If mediation fails, disputes shall be resolved through binding arbitration under Texas law in the State of Texas, USA, except for claims involving intellectual property rights or injunctive relief.

16.4 Class Action Waiver

Both parties waive the right to participate in class action lawsuits or class-wide arbitration.

17. Updates and Maintenance

17.1 Software Updates

We may provide updates to our integrated solutions to:

  • Fix security vulnerabilities
  • Improve performance
  • Add new features
  • Maintain compatibility with evolving standards

17.2 Maintenance Windows

Scheduled maintenance will be performed during off-peak hours with advance notice when possible.

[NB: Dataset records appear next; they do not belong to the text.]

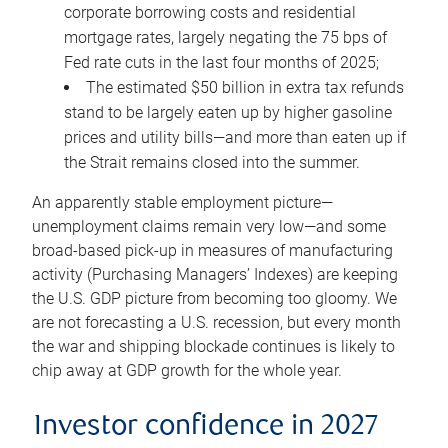
corporate borrowing costs and residential
mortgage rates, largely negating the 75 bps of
Fed rate cuts in the last four months of 2025;
The estimated $50 billion in extra tax refunds
stand to be largely eaten up by higher gasoline
prices and utility bills—and more than eaten up if
the Strait remains closed into the summer.
An apparently stable employment picture—
unemployment claims remain very low—and some
broad-based pick-up in measures of manufacturing
activity (Purchasing Managers’ Indexes) are keeping
the U.S. GDP picture from becoming too gloomy. We
are not forecasting a U.S. recession, but every month
the war and shipping blockade continues is likely to
chip away at GDP growth for the whole year.
Investor confidence in 2027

17.3 Emergency Maintenance

We reserve the right to perform emergency maintenance without advance notice to address critical security or performance issues.

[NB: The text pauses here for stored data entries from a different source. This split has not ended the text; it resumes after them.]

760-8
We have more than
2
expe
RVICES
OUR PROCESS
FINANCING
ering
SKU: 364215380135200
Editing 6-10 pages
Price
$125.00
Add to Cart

18. Export Controls and International Use

18.1 Export Compliance

Our services and technology may be subject to U.S. export control laws. You agree to comply with all applicable export laws and regulations.

18.2 International Use

If you use our services internationally, you are responsible for compliance with local laws and regulations.

19. General Provisions

19.1 Entire Agreement

These Terms, together with any Service Agreement, constitute the entire agreement between the parties regarding the subject matter hereof.

19.2 Modifications

We reserve the right to modify these Terms at any time. Changes will be effective upon posting to our website or notification to you.

19.3 Severability

If any provision of these Terms is held to be invalid or unenforceable, the remaining provisions shall remain in full force and effect.

19.4 Assignment

You may not assign these Terms without our written consent. We may assign these Terms in connection with a merger, acquisition, or sale of assets.

19.5 Notices

All notices shall be in writing and delivered to the addresses specified in the Service Agreement or these Terms.

19.6 Waiver

No waiver of any provision shall be deemed a waiver of any other provision or subsequent breach.

19.7 Survival

Provisions that by their nature should survive termination (including confidentiality, intellectual property, and limitation of liability) shall survive.